Nothing replaces a good therapist working with you, and I hope that you will find my blog posts inspiring but keep in mind that I am only reporting on what I am learning and experiencing as I make my way along this journey of behavioral changes.

This post is going to be short and sweet. It’s about looking for opportunities to reinforce the good stuff and pre-empting the bad behaviors by redirecting them into positive experiences.

My toddler is clever. She can smell a rat and already she knows we are trying to change her behavior. She is full of resistance and making more fuss than ever before. We have had to take smaller steps than before and we are looking at the littlest things to reinforce. Here’s our list:

– affection
– peaceful behaviors
– nice touching, nice use of hands
– kindly asking for attention
– good waiting (patience)
– following directions, especially on the first request!

Repeat particular phrases over and over that reinforce the good behavior:
– I like when you’re calm. It helps me help you.
– I want to know what you need.
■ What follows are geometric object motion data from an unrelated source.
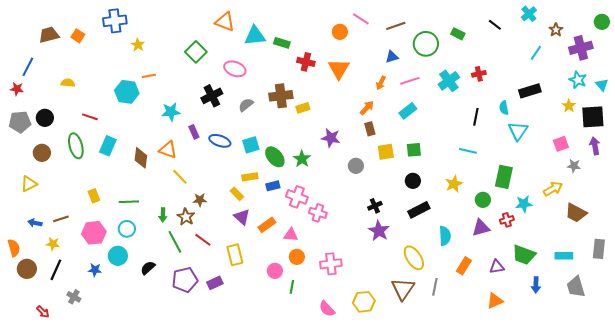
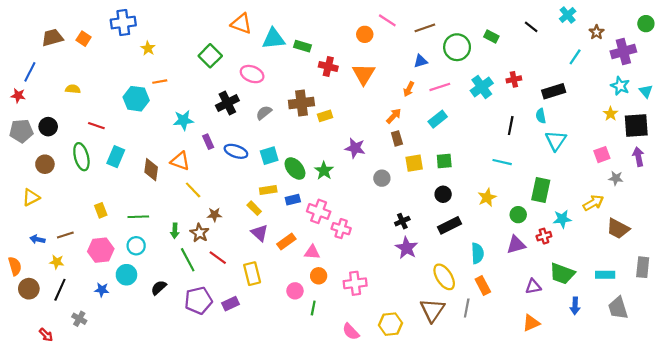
black rectangle: (530, 91) -> (554, 91), moved
orange rectangle: (464, 266) -> (483, 285), moved, turned -60

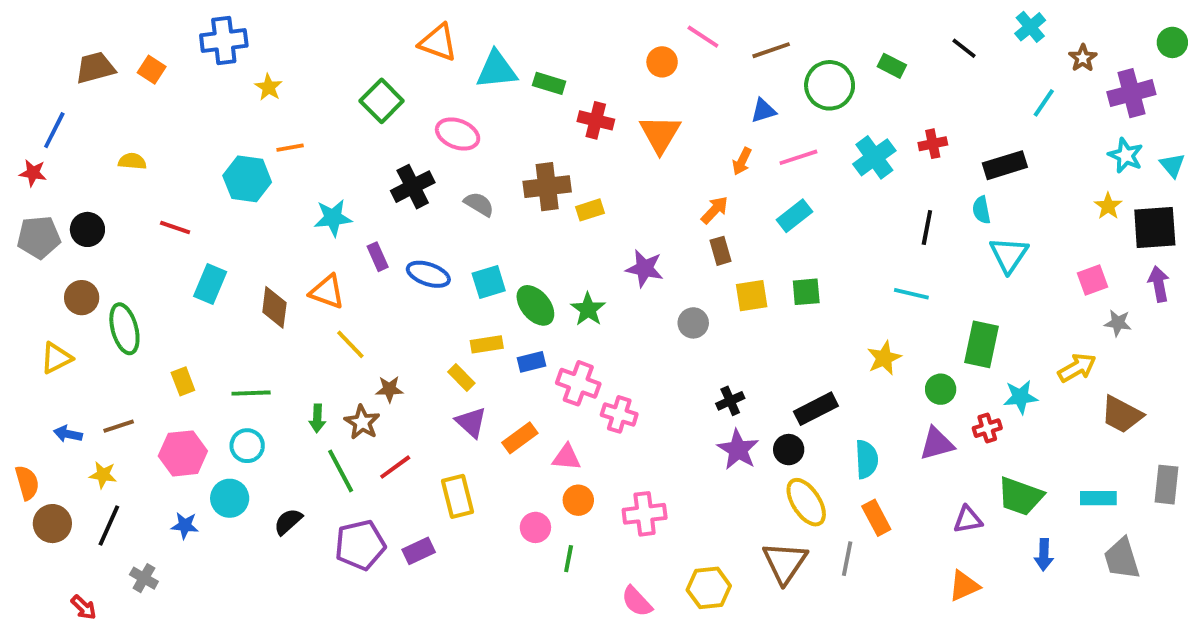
gray semicircle: (264, 113) -> (479, 204), turned 70
green ellipse: (81, 157) -> (124, 329), moved
black circle: (443, 194) -> (789, 450), moved
red line: (218, 258) -> (395, 467), turned -72

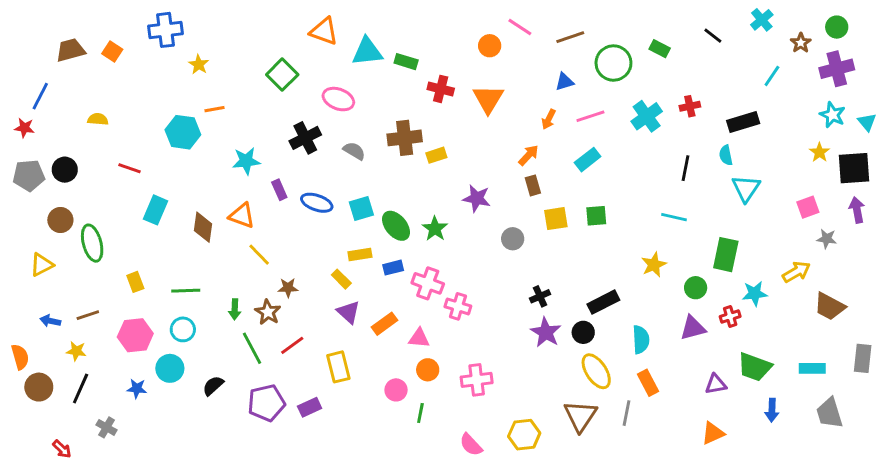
green circle: (1172, 42) -> (837, 27), moved

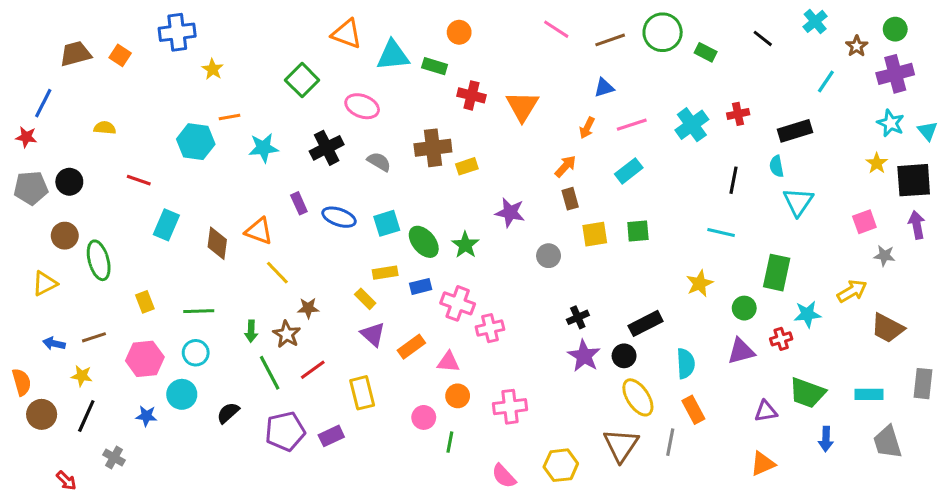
orange circle: (490, 46) -> (459, 32), moved
green circle: (613, 63) -> (663, 32), moved
cyan star: (246, 161) -> (263, 148), moved
pink cross: (458, 306) -> (490, 328), turned -30

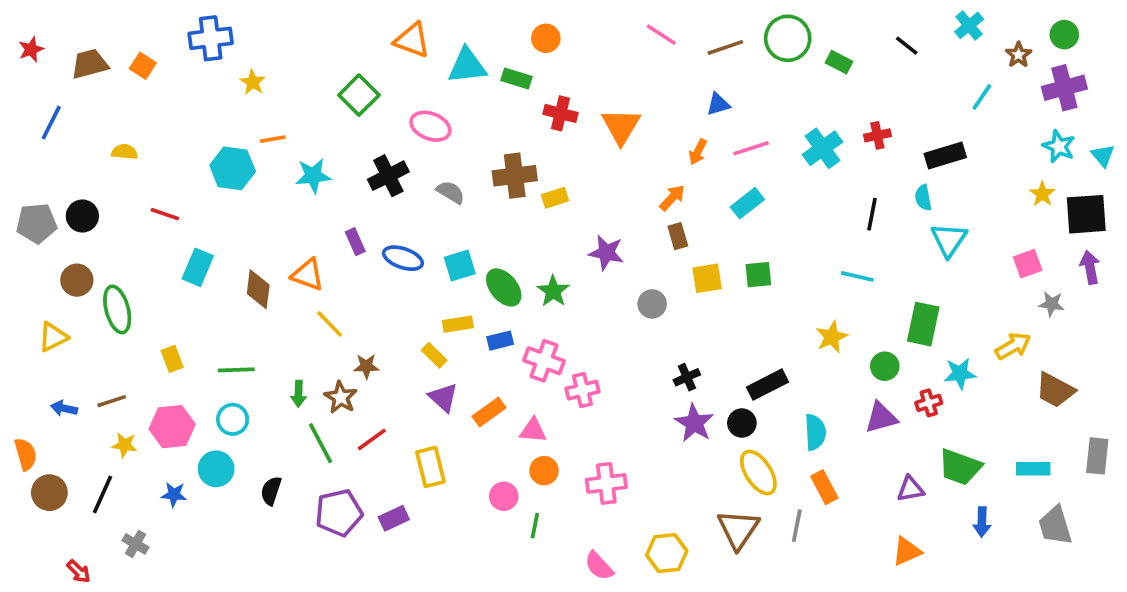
red star: (26, 137) -> (31, 49), moved, turned -30
yellow star: (82, 376) -> (124, 445), moved
black semicircle: (228, 413) -> (271, 491), turned -30

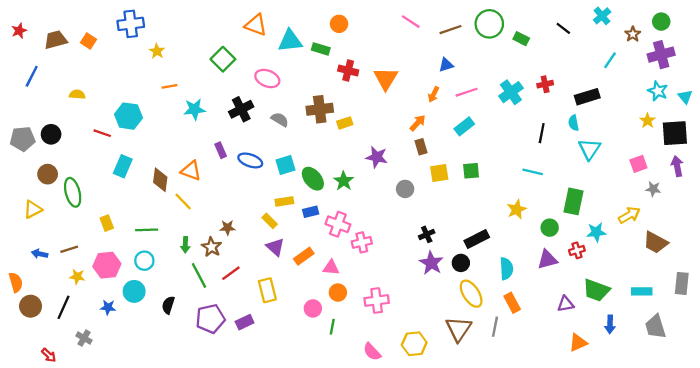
cyan hexagon: (233, 168) -> (128, 116), moved
yellow line: (330, 324) -> (183, 201), moved
orange triangle: (907, 551) -> (578, 343), moved

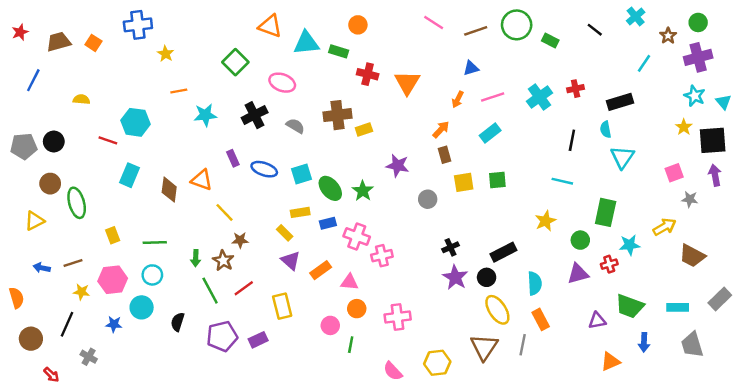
yellow line: (183, 201) -> (224, 212), moved
gray rectangle: (682, 283) -> (720, 299), turned 40
brown circle: (31, 306) -> (31, 339), moved

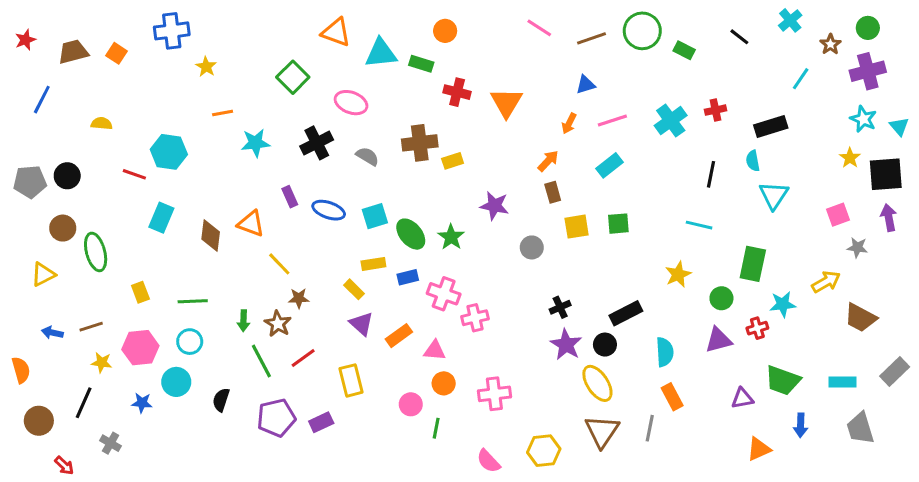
yellow ellipse: (497, 310) -> (597, 383), moved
Good asking/telling daddy.
– When you are ready to tell me, I will listen. (reinforces: calm gets you what you want)
– I like when you play nice with me.
– That’s good waiting! Mommy likes it when you wait nicely for her.
– When you are calm, mommy can help you.

Stay tuned as our journey continues…

Biting – Trades for Preferred Tasks

You need to teach your child “When I do what I’m asked, I get what I want.”  -Kerri Orr, Behavioral Therapist

Memorize this message because you will be teaching it to your child over and over again. In order to teach this, you must begin with simple trades that your child is capable of doing. For example, my little gal doesn’t obey commands like “bring me your sippy cup” or “bring me a book and I will read it”. She does obey commands like “give me a high five” and “give mommy a kiss”. It’s a simple practice that I am weaving into my daily life that is teaching her that in order to get what she wants, she must give me something first as a trade.

Bargaining examples for a young toddler:
1.) My daughter looks at me in front of a chair and says “up” one of her first words and most often used. I tell her, “First give Mommy a kiss and then I will put you up!” Once I get the kiss (trade unit) I do what she wants (assistance).  
2.) When she asked for cheese, I said, “First give Daddy a high-five and then I will give you some cheese.”
3.) “I know you want to play. Can you give me your brush first? Then we will play.”

Bargaining examples for an older toddler:
1.) First bring me your shoes and then we will go for a walk.
2.) First you need to eat then we will play.
3.) I know you want to go to the park/playground. Thank you for telling me. We will go in ten minutes (set timer). First you need to play here for ten minutes and then mom will take you to the park/playground.

Always keep your end of the bargain immediately after your child has kept their end to maintain consistency and trust.

Another problem: Tissue in the mouth (aka, unacceptable item in mouth)
What child hasn’t chewed paper towel, toilet paper, facial tissues and random paper? My little gal takes after me in this respect as I used to make spit balls as a toddler and place them in little piles. My problem is that my daughter will chew the paper like chewing gum…and won’t spit it out into my hand when I ask her to. This non-compliant behavior could represent a safety issue somewhere else. It has to be handled correctly.

WARNING: If you introduce food as something ‘appropriate for the mouth’ to TRADE for the paper in the mouth you are establishing in the child’s mind the following: “If I have something bad in my mouth, mom will trade me some food for it. Therefore, all I have to do to get food is put something bad in my mouth.”

Here’s a script for a correct trade
Mom: “Would you like some apple (something appropriate in the mouth)? First I need you to take that out of your mouth and give it to me, then you can have the apple.”